Friday, June 10, 2011

Primary Care: The CCA Way

Hello friends!! There are severe thunderstorms in Boston right now and I’m too scared to venture out for my evening commute, so you all get a blog posting! How lucky! I was going to meet my new friend Danielle, a Nurse Practitioner at Commonwealth Care Alliance (CCA) for dinner, but we shall see what the weather has to say about that!

Speaking of Danielle, though- I had the opportunity to meet her when I went shadowed her on home visits. My boss thought it would be useful for me to see firsthand how we provide care to our members and he was definitely right! Danielle acts as a care manager for her patients, as an integral part of their primary care team. She is responsible for about 20 patients and provides care to them in their homes (be it an apartment, assisted living facility- anywhere). She has the flexibility to schedule her time as she sees fit, enabling her to adjust her appointments as patient acuity dictates. You can see a video of a CCA nurse practitioner visit here.

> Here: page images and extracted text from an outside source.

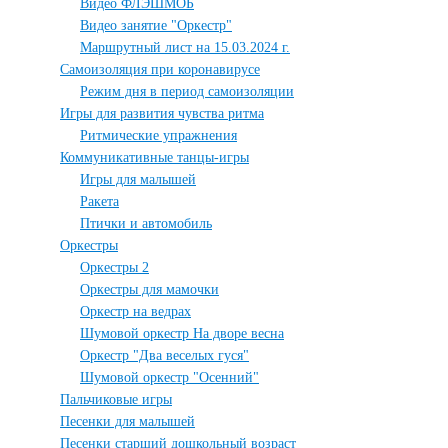
Видео ФЛЭШМОБ
Видео занятие "Оркестр"
Маршрутный лист на 15.03.2024 г.
Самоизоляция при коронавирусе
Режим дня в период самоизоляции
Игры для развития чувства ритма
Ритмические упражнения
Коммуникативные танцы-игры
Игры для малышей
Ракета
Птички и автомобиль
Оркестры
Оркестры 2
Оркестры для мамочки
Оркестр на ведрах
Шумовой оркестр На дворе весна
Оркестр "Два веселых гуся"
Шумовой оркестр "Осенний"
Пальчиковые игры
Песенки для малышей
Песенки старший дошкольный возраст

We started out our day at the Somerville Home, a residential care facility. We met with two of her patients in the nursing station there which allowed for communication with the nursing staff at the facility, giving us some insight into their daily condition. Danielle suspected one of the patients might be under-reporting their pain, but the Somerville Home nurses let us know how she feels throughout the day, allowing Danielle to appropriately adjust her medications. She typically visits her patients once a month, but one of the patients we visited is relatively new to her so she wanted to go back in two weeks to make sure she understands all of her conditions and to help build her relationship with her. It was exciting for me being there, as I was able to provide some drug information relating to which drugs might be causing certain symptoms.

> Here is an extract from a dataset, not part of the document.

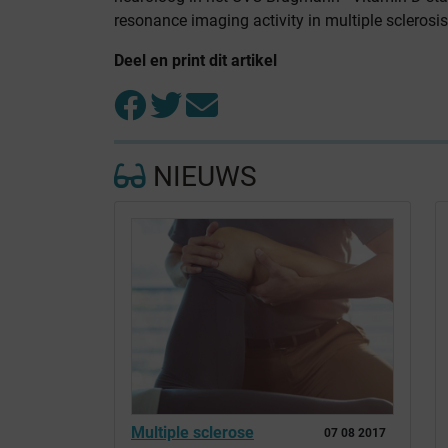
resonance imaging activity in multiple sclerosi
Deel en print dit artikel
NIEUWS
Multiple sclerose
07 08 2017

Next, we were off to the Cambridge Hospital as she had admitted one of her patients the day before. She likes to check up on all of her patients when they are in the hospital, to check on them and to communicate with the hospital staff so they are well informed about the patient’s conditions. While there, she spoke with the patient’s nurse, the patient and the patient’s daughter, who is her primary caregiver in the community. She was also able to speak with the case manager to begin her discharge planning for when her condition was sufficiently stabilized. After patient’s are discharged, Danielle makes it a priority to visit them within 48 hours to ensure everything was well coordinated. After our P3 Direct Care IPPE’s, where we performed medication reconciliation, I realized right away what a great idea this is! If anything slips through the cracks during her transition back home, Danielle is able to catch it right away.

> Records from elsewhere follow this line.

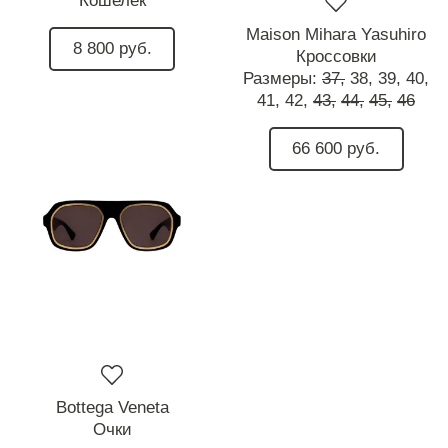
Кошелек
Maison Mihara Yasuhiro
8 800 руб.
Кроссовки
Размеры:
37,
38,
39,
40,
41,
42,
43,
44,
45,
46
66 600 руб.
Bottega Veneta
Очки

Finally, we visited a patient in her apartment. While there, we discovered that she had some piroxicam from several years ago. Danielle and I talked about it with the patient (it was nice to have some knowledge of the drug- it has a very long half-life and is definitely a drug to avoid in the elderly!) and decided to adjust the timing of her other medications and avoid the piroxicam altogether. Had we not been providing care to the patient in her home, however, I think this medication could have been missed, possible leading to a very serious adverse drug reaction.

In summary, I had a great day! It was so fun being out on the road with Danielle, meeting some of our members firsthand. It got my mind going about the possibility of adding a pharmacist to the CCA primary care teams, seeing how useful it was for Danielle and I to discuss the patients’ medications.

UPDATE (since I didn’t actually post this last night): I was able to make it safely to Danielle’s for dinner and we had a wonderful time!